Find the lines below in which the string "CHÂN" occurs. Copy each one.
#### RECORDS SUPPLIED
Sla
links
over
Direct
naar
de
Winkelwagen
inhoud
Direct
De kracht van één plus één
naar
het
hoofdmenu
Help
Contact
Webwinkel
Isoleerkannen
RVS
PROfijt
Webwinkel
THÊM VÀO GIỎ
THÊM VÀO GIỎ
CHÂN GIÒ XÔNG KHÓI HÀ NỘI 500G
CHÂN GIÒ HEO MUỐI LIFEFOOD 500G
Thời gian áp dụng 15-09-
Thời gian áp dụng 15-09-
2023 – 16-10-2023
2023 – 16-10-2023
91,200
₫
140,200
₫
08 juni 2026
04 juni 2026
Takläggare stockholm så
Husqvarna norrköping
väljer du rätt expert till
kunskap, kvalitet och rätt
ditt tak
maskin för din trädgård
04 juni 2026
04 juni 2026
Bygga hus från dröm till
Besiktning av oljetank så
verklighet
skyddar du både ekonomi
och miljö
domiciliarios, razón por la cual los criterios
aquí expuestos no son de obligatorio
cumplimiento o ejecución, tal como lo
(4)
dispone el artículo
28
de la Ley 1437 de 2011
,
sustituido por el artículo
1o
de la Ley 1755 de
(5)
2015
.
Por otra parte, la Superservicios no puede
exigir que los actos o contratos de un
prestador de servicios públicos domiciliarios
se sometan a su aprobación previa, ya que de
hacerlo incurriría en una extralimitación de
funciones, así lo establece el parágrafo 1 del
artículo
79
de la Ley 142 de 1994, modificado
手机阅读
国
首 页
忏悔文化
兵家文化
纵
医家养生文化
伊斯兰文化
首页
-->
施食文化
########
#### RECORDS SUPPLIED
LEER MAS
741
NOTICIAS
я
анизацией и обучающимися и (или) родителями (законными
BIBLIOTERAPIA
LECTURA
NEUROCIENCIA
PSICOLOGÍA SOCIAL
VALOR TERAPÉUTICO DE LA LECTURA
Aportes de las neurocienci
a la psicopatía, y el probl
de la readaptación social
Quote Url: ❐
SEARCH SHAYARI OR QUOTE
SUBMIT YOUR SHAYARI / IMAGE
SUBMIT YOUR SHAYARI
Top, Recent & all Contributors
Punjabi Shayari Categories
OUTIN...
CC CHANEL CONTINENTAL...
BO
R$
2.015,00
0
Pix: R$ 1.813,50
########
• WRITTEN REPLY:
CHÂN GIÒ XÔNG KHÓI HÀ NỘI 500G
CHÂN GIÒ HEO MUỐI LIFEFOOD 500G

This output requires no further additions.